転売は悪なのか?市場原理と倫理観から考える「悪質転売」の問題点

闇マスクのバイヤー

転売とは、商品を安く仕入れ、それを高く販売する行為を指します。これはビジネスの基本的な原則の一つですが、近年、特に人気商品の買い占めや高額転売が問題視されています。

例えば、ゲーム機やコンサートチケット、さらには生活必需品に至るまで、転売によって本当に必要な人が適正価格で購入できなくなるケースが多発しています。

消費者としては「本当に欲しい商品が定価で買えないのはおかしい」と感じる一方で、市場原理の観点から見ると「需要が高まれば価格が上がるのは当然」という意見もあります。
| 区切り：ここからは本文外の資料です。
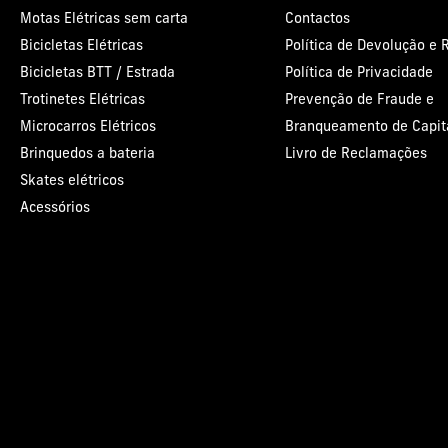
Motas Elétricas sem carta
Contactos
Bicicletas Elétricas
Política de Devolução e
Bicicletas BTT / Estrada
Política de Privacidade
Trotinetes Elétricas
Prevenção de Fraude e
Microcarros Elétricos
Branqueamento de Capit
Brinquedos a bateria
Livro de Reclamações
Skates elétricos
Acessórios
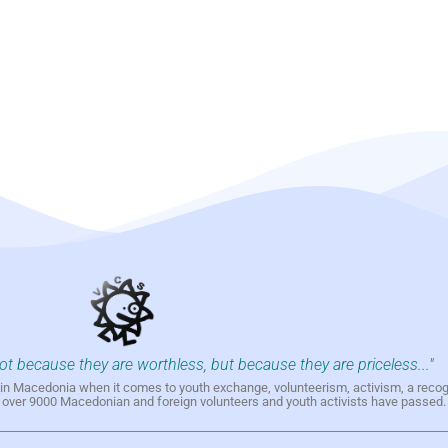
not because they are worthless, but because they are priceless..."
h in Macedonia when it comes to youth exchange, volunteerism, activism, a reco
h over 9000 Macedonian and foreign volunteers and youth activists have passed.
最近ですとNintendo Switch 2転売の件で、ホリエモン(堀江貴文氏)が「転売ヤーを否定すんな。感情論で邪魔すんな」と暴れていたのが記憶に新しいところです。

では、転売は単なる市場の調整機能として許容されるべきなのでしょうか?それとも消費者の足元を見た悪質な行為なのでしょうか?

本記事では、転売のメリットとデメリットを整理し、市場経済と倫理観の両面から考察しようと思います。

転売の仕組みと種類

感情論を抜きにすると、市場原理を考えると全ての転売を一括りに「悪」と決めつけることはできません。まずは、その種類と仕組みを整理します。

適正な転売と悪質な転売

転売には、大きく分けて「適正な転売」と「悪質な転売」があります。

  • 適正な転売:古本やアンティーク商品の売買、海外限定商品の輸入販売など、流通を補助する形の転売
  • 悪質な転売:人気商品やチケットの買い占め、BOT(自動購入ツール)を使った大量購入、高額転売による市場の歪み

適正な転売は、消費者に選択肢を増やし、市場の流動性を高める役割があります。一方で、悪質な転売は消費者に負担を強いるだけでなく、市場の健全性を損なう要因となります。

具体的な転売の種類

以下の表は、主な転売の種類とその特徴をまとめたものです。

転売の種類 市場への影響
適正な転売 中古本販売、ヴィンテージアイテムの流通 消費者にとって有益
高額転売 PS5、人気スニーカー、限定フィギュア 需要過多で価格が高騰
チケット転売 コンサート・スポーツ観戦のチケット 価格高騰・本来のファンが購入できない
生活必需品の転売 マスク・消毒液(コロナ禍) 倫理的な問題が大きい

転売が問題視される理由

1. 一般消費者が「本当に買いたいもの」を手に入れられない

転売によって、商品があっという間に市場から姿を消します。特に人気商品は、販売開始と同時にBOT(自動購入ツール)で大量購入されることも少なくありません。

例えば、ゲーム機や限定スニーカー、アーティストのライブチケットなど。どれも「欲しくても定価では買えない」が当たり前になっています。抽選販売が導入されても、当選確率は極めて低く、一般消費者の不満は蓄積する一方です。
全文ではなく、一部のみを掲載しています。